Reports that condemned the nonoperative treatment of pectus carinatum as noneffective [17] were contradicted by publications describing good results in adolescents treated orthotically, with maintenance of the outcome into adulthood [5, 6, 9, 16, 20]. The treatment period for stable correction of a flexible pectus carinatum deformity with the DR method is reported to be from 8 months to 2 years, but it can be longer if the patient does not follow all medical instructions [9, 16]. None of the PCI and PCL patients in the present study had reached adult life at the end of observation, and the purpose of their inclusion in this study is mainly to demonstrate the measures for resolution of an overcorrection without risk of recurrence of the initial deformity. All of the PCI and PCL patients had good anterior chest wall flexibility, but poor will power in performing the prescribed physical exercises.
Chest computed tomography (CT) has been reported as a way to quantify pectus deformities. Egan et al. used CT to study five patients with pectus carinatum treated with compressive orthosis and concluded that compressive orthoses have a potential role in the management of pectus carinatum, suggesting CT as an objective radiographic marker, that may be used to monitor the effects of growth or treatment with compressive orthoses [3]. Previously, Haje had demonstrated by CT the improvement of a pectus carinatum deformity treated by the DR method [9, 10]. Some authors have simply used photographs to document pectus deformities [4–8, 11–16, 20, 22]. Clinical photographs, used in this study, were found by the authors to represent a simpler, more efficient, harmless and less expensive method of evaluating a pectus deformity. Pectus carinatum and excavatum are complex deformities anatomically subdivided into several and sometimes mixed types of various degrees of severity. Photographic documentation is, therefore, the ideal method to demonstrate the protrusion and depression components of a given deformity.

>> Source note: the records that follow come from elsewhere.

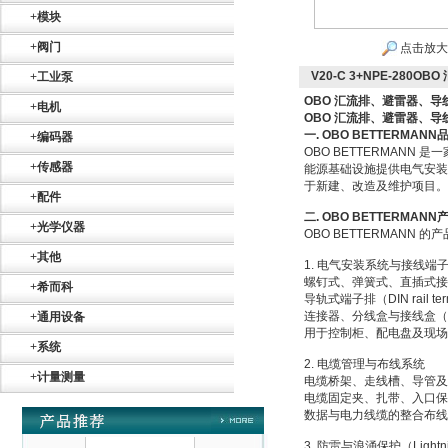
+
模块
+
阀门
点击放大
V20-C 3+NPE-28
+
工业泵
OBO 汇流排、避雷器、
+
电机
OBO 汇流排、避雷器、
SIEMENS 6SB2073-
一. OBO BETTERMAN
+
编码器
5BA00-0AA0
OBO BETTERMANN
+
传感器
能源基础设施提供电气安装
于新建、改造及维护项目。O
+
配件
二. OBO BETTERMA
+
光学仪器
OBO BETTERMAN
+
其他
1. 电气安装系统与接线端
螺钉式、弹簧式、直插式接线端子
+
希而科
PMA Prozess- und
导轨式端子排（DIN rail term
Maschinen-
Automation GmbH
连接器、分线盒与接线盒（Junctio
+
通用设备
用于控制柜、配电盘及现场
+
系统
2. 电缆管理与布线系统
+
计量测量
电缆桥架、走线槽、导管及配件（Cabl
电缆固定夹、扎带、入口保护（Cable
数据与电力线缆的整合布线
3. 防雷与浪涌保护（Lightning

Wong and Carter suggest that mechanical forces may strongly influence skeletal morphogenesis, growth and development, and that corrective measures may change the stress histories to alter subsequent patterns of growth and ossification beneficially [23]. We see overcorrection during the DR method as part of such a process. Treatment should not be interrupted and the patient discharged when overcorrection is first noted. The initial deformity will surely return in this situation, especially in immature patients. Treatment with DCC orthoses is a medical procedure and overcorrection must always be considered, especially in patients with flexible deformities who are highly motivated. Proper medical conduct can contribute to the best outcome of a pectus deformity treated by the DR method.